Republicans spent much of Election Day planting seeds of suspicion about the integrity of the nation’s election systems. As the results began to trickle in, GOP candidates made it clear that they plan to harvest their crop, especially in races that remain undecided or where the margins were narrow.
Arizona gubernatorial candidate Kari Lake, whose race against Democrat Katie Hobbs remained too close to call as of early Wednesday morning, took to the stage in Scottsdale, Arizona, to suggest the election may not have been on the level. “Two minutes into voting, we had people being told, ‘Well, you’re going to have to put your little ballot over here into another box,” she said, referencing technical issues at Maricopa County voting places earlier on Tuesday.
Lake added that “the fake media over there tried to tell us we were wrong for asking questions about our elections.”
Elsewhere in the country, Doug Mastriano, the Pennsylvania gubernatorial candidate who spent his campaign pushing 2020 election fraud conspiracies, still hasn’t conceded his race despite it being called by the Associated Press and trailing Democrat Josh Shapiro by double digits.

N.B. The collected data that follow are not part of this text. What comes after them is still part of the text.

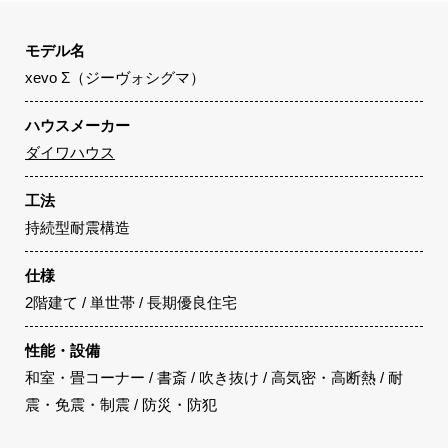
モデル名
xevo Σ（ジーヴォシグマ）
ハウスメーカー
ダイワハウス
工法
持続型耐震構造
仕様
2階建て / 単世帯 / 長期優良住宅
性能・設備
和室・畳コーナー / 書斎 / 吹き抜け / 高気密・高断熱 / 耐
震・免震・制震 / 防災・防犯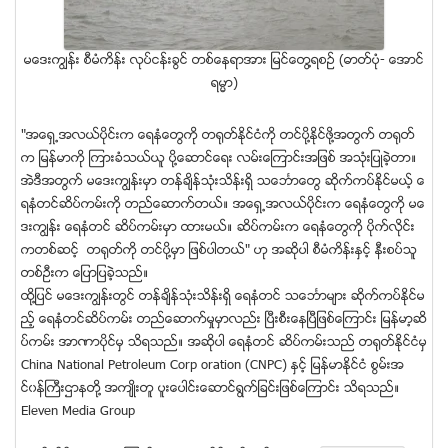
မေဒးကြၽန္း စီမံကိန္း လုပ္ငန္းခြင္ တစ္ေနရာအား ျမင္ေတြ႔ရစဥ္ (ဓာတ္ပုံ- ေအာင္
ရမၼာ)
"အေရွ႕အလယ္ပိုင္းက ေရနံေတြကို တ႐ုတ္ႏုိင္ငံကို တင္ပို႔ႏုိင္ဖို႔အတြက္ တ႐ုတ္
က ျမန္မာကို ၾကားခံသယ္ယူ ပို႔ေဆာင္ေရး လမ္းေၾကာင္းအျဖစ္ အသံုးျပဳခဲ့တာ။
အဲဒီအတြက္ မေဒးကြၽန္းမွာ တန္ခ်ိန္သံုးသိန္းရွိ သေဘၤာေတြ ဆိုက္ကပ္ႏုိင္မယ့္ ေ
ရနံတင္ဆိပ္ကမ္းကို တည္ေဆာက္တယ္။ အေရွ႕အလယ္ပိုင္းက ေရနံေတြကို မေ
ဒးကြၽန္း ေရနံတင္ ဆိပ္ကမ္းမွာ ထားမယ္။ ဆိပ္ကမ္းက ေရနံေတြကို ပိုက္လုိင္း
ကတစ္ဆင့္ တ႐ုတ္ကို တင္ပို႔မွာ ျဖစ္ပါတယ္" ဟု အဆိုပါ စီမံကိန္းႏွင့္ နီးစပ္သူ
တစ္ဦးက ေျပာျပခဲ့သည္။
ထို႔ျပင္ မေဒးကြၽန္းတြင္ တန္ခ်ိန္သံုးသိန္းရွိ ေရနံတင္ သေဘၤာမ်ား ဆိုက္ကပ္ႏုိင္မ
ည့္ ေရနံတင္ဆိပ္ကမ္း တည္ေဆာက္မႈမွာလည္း ၿပီးစီးေနၿပီျဖစ္ေၾကာင္း ျမန္မာ့ဆိ
ပ္ကမ္း အာဏာပိုင္မွ သိရသည္။ အဆိုပါ ေရနံတင္ ဆိပ္ကမ္းသည္ တ႐ုတ္ႏုိင္ငံမွ
China National Petroleum Corp oration (CNPC) ႏွင့္ ျမန္မာႏုိင္ငံ စြမ္းအ
င္၀န္ႀကီးဌာနတို႔ အက်ဳိးတူ ပူးေပါင္းေဆာင္ရြက္ျခင္းျဖစ္ေၾကာင္း သိရသည္။
Eleven Media Group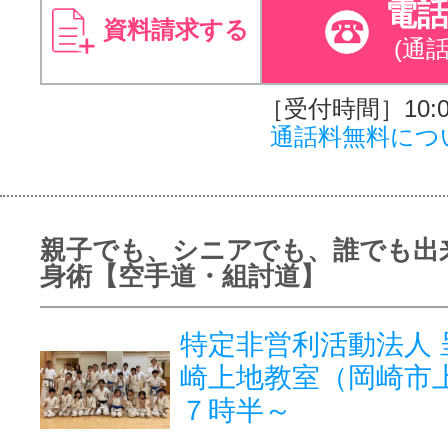
電
資料請求する
(通
［受付時間］10:00
通話料無料につ
親子でも、シニアでも、誰でも出
身術【空手道・組討道】
特定非営利活動法人 
崎上地教室（岡崎市
７時半～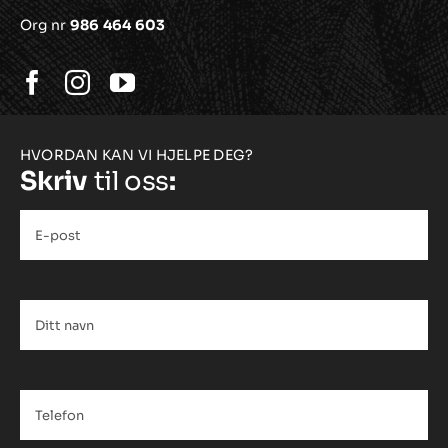
Org nr
986 464 603
HVORDAN KAN VI HJELPE DEG?
Skriv
til oss
:
E-
post
*
Ditt
navn
*
Telefon
*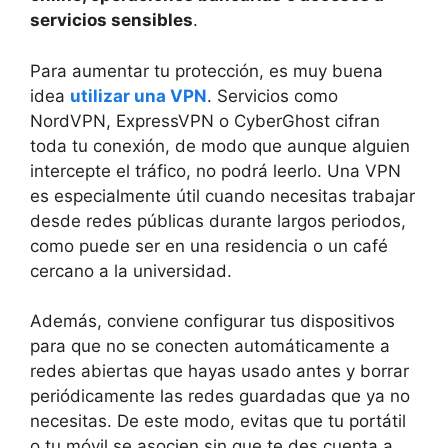
servicios sensibles
.
Para aumentar tu protección, es muy buena
idea
utilizar una VPN
. Servicios como
NordVPN, ExpressVPN o CyberGhost cifran
toda tu conexión, de modo que aunque alguien
intercepte el tráfico, no podrá leerlo. Una VPN
es especialmente útil cuando necesitas trabajar
desde redes públicas durante largos periodos,
como puede ser en una residencia o un café
cercano a la universidad.
Además, conviene configurar tus dispositivos
para que no se conecten automáticamente a
redes abiertas que hayas usado antes y borrar
periódicamente las redes guardadas que ya no
necesitas. De este modo, evitas que tu portátil
o tu móvil se asocien sin que te des cuenta a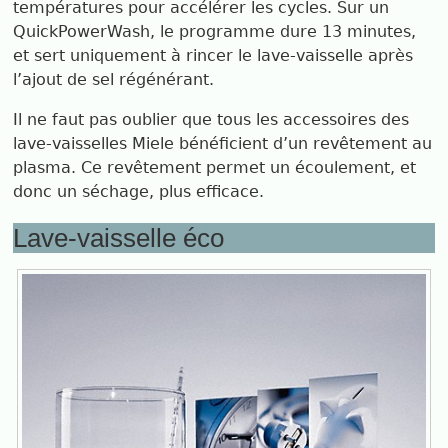
températures pour accélérer les cycles. Sur un
QuickPowerWash, le programme dure 13 minutes,
et sert uniquement à rincer le lave-vaisselle après
l’ajout de sel régénérant.
Il ne faut pas oublier que tous les accessoires des
lave-vaisselles Miele bénéficient d’un revêtement au
plasma. Ce revêtement permet un écoulement, et
donc un séchage, plus efficace.
Lave-vaisselle éco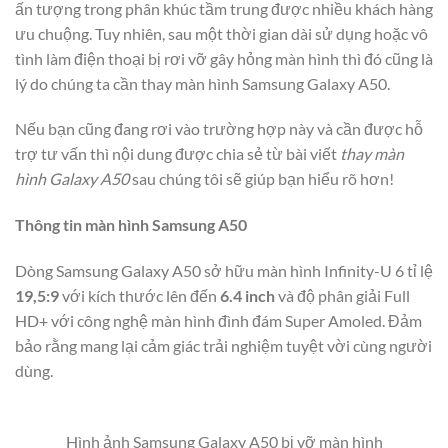
ấn tượng trong phân khúc tầm trung được nhiều khách hàng
ưu chuộng. Tuy nhiên, sau một thời gian dài sử dụng hoặc vô
tình làm điện thoại bị rơi vỡ gây hỏng màn hình thì đó cũng là
lý do chúng ta cần thay màn hình Samsung Galaxy A50.
Nếu bạn cũng đang rơi vào trường hợp này và cần được hỗ
trợ tư vấn thì nội dung được chia sẻ từ bài viết
thay màn
hình Galaxy A50
sau chúng tôi sẽ giúp bạn hiểu rõ hơn!
Thông tin màn hình Samsung A50
Dòng Samsung Galaxy A50 sở hữu màn hình Infinity-U 6 tỉ lệ
19,5:9
với kích thước lên đến
6.4 inch
và độ phân giải Full
HD+ với công nghệ màn hình đình đám Super Amoled. Đảm
bảo rằng mang lại cảm giác trải nghiệm tuyệt vời cùng người
dùng.
Hình ảnh Samsung Galaxy A50 bị vỡ màn hình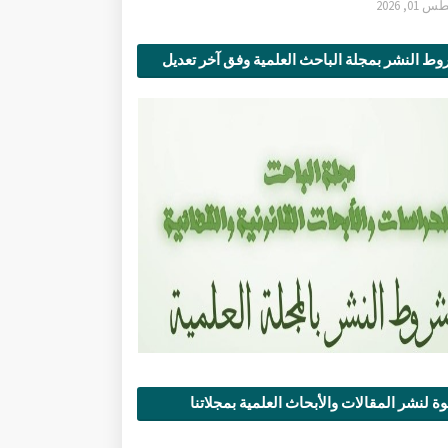
0, 2026
ط النشر بمجلة الباحث العلمية وفق آخر تعديل
ة لنشر المقالات والأبحاث العلمية بمجلاتنا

“Have faith,” Doug Mastriano, said Tuesday night in Camp Hill, Pennsylvania. “We’re going to wait until every vote counts.”

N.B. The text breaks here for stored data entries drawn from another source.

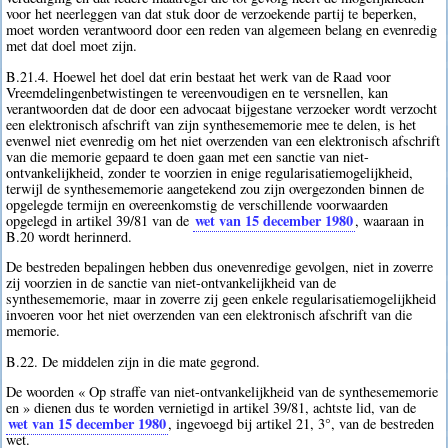
voor het neerleggen van dat stuk door de verzoekende partij te beperken,
moet worden verantwoord door een reden van algemeen belang en evenredig
met dat doel moet zijn.
B.21.4. Hoewel het doel dat erin bestaat het werk van de Raad voor
Vreemdelingenbetwistingen te vereenvoudigen en te versnellen, kan
verantwoorden dat de door een advocaat bijgestane verzoeker wordt verzocht
een elektronisch afschrift van zijn synthesememorie mee te delen, is het
evenwel niet evenredig om het niet overzenden van een elektronisch afschrift
van die memorie gepaard te doen gaan met een sanctie van niet-
ontvankelijkheid, zonder te voorzien in enige regularisatiemogelijkheid,
terwijl de synthesememorie aangetekend zou zijn overgezonden binnen de
opgelegde termijn en overeenkomstig de verschillende voorwaarden
wet van 15 december 1980
opgelegd in artikel 39/81 van de
, waaraan in
B.20 wordt herinnerd.
De bestreden bepalingen hebben dus onevenredige gevolgen, niet in zoverre
zij voorzien in de sanctie van niet-ontvankelijkheid van de
synthesememorie, maar in zoverre zij geen enkele regularisatiemogelijkheid
invoeren voor het niet overzenden van een elektronisch afschrift van die
memorie.
B.22. De middelen zijn in die mate gegrond.
De woorden « Op straffe van niet-ontvankelijkheid van de synthesememorie
en » dienen dus te worden vernietigd in artikel 39/81, achtste lid, van de
wet van 15 december 1980
, ingevoegd bij artikel 21, 3°, van de bestreden
wet.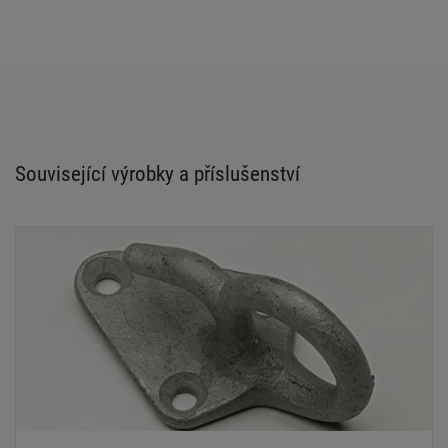
Související výrobky a příslušenství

Mastriano was heavily involved in efforts to create a fake slate of electoral college electors in Pennsylvania in an effort to overturn the election results, and has indicated that as governor he would use his power to appoint Pennsylvania’s secretary of state — who oversees elections — in Republicans favor.
By contrast, Democrat Tim Ryan gracefully conceded his loss for a seat in the Senate to Republican J.D. Vance late on Tuesday.
“The way this country operates is that when you lose an election you concede,” he said. “You respect the will of the people. We can’t have a system where if you win it’s a legitimate election and if you lose someone stole it.”